- **Problem description**:
Determine how many lines in the records hold "محصولات", and give that number with nothing added.

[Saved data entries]
^^^^^^^^

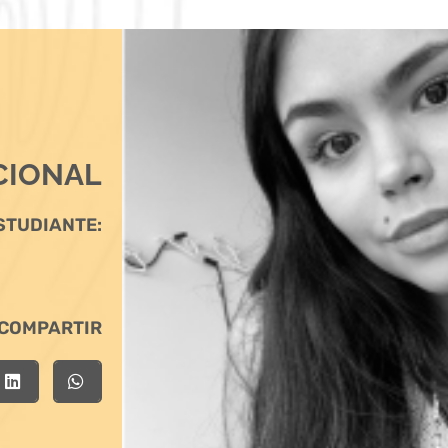
CIONAL
STUDIANTE:
COMPARTIR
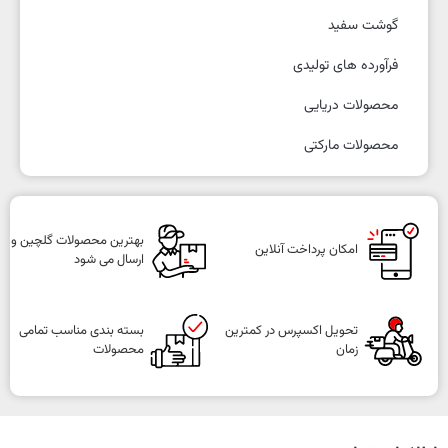
گوشت سفید
فرآورده های تولیدی
محصولات دریایی
محصولات مارکتی
بهترین محصولات گلچین و
امکان پرداخت آنلاین
ارسال می شود
تحویل اکسپرس در کمترین
بسته بندی مناسب تمامی
زمان
محصولات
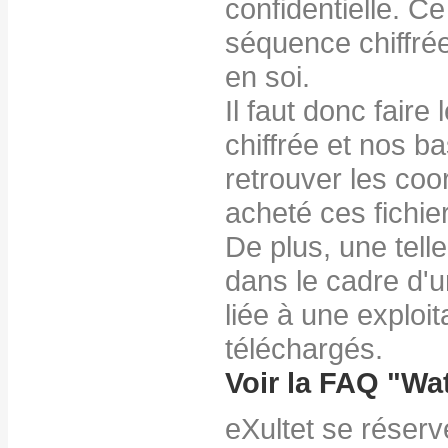
confidentielle. C
séquence chiffrée
en soi.
Il faut donc faire
chiffrée et nos 
retrouver les coo
acheté ces fichie
De plus, une tell
dans le cadre d'
liée à une exploit
téléchargés.
Voir la FAQ "
Wa
eXultet se réserve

^^^^^^^^

- **Written solution**:
4